Time warp
Loss has a strange effect on time. Some hours seem like
days. Some weeks are everlasting. Your concept of time is altered. There are
times when you think the day will never end. It seems to be frozen and every
time you checked the clock, it has hardly moved. The time warp is inconsistent
and unpredictable. You awake at ten in the morning and think that the rest of
the day is shortened, only to be faced with the never-ending afternoon and
night. On the bad days, it is awful.
Some events and special days like their birthday or an
anniversary take ages to arrive. The weeks before seem prolonged and arduous.
Everything is in slow motion.
Then you skip through a couple of days and think how fast
they went. Gradually, time sorts itself out, but in the beginning, it is
unpredictable. Eventually, I settled with this time discrepancy and succumbed
to it. Bingeing on serials or doing some mindless chores filled in the hours.
Ringing a friend or reading made the process easier. As a last resort, going to
bed early shortened the day and the pain.
At the start, the weeks seemed like months and while the
world quickens, yours slows considerably. Perhaps being in constant emotional
pain and turmoil adds to the time warp. It’s like wanting to be out of this
terrible time and not being able to do anything to stop it.

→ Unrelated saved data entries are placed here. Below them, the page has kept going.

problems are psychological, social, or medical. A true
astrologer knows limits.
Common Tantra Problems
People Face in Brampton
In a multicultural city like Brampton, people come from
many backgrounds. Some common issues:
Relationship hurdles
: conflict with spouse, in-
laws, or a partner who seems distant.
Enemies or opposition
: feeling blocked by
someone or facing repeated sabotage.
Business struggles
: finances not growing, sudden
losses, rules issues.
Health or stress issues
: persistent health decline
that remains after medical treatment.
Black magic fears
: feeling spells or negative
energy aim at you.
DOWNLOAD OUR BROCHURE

The disconnection you feel adds to the time warp. Part of
you is back there trying to process the loss, while the other part is grappling
with the now. Not feeling present is normal.

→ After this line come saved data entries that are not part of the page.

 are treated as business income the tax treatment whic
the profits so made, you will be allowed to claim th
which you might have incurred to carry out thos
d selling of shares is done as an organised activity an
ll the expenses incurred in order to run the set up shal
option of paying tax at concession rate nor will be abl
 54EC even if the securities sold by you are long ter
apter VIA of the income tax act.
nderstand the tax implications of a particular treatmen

Another strange aspect of time confusion is the sameness of
each day. You awake to face the same emotional void. The person is gone and you
are left alone. The repetitive Groundhog Day is like doing time. Instead of
movement, you are stuck in the same emotions, day after day. Of course, you
know it is one day later or one month on, but it seems like the same situation
physically, emotionally, and mentally.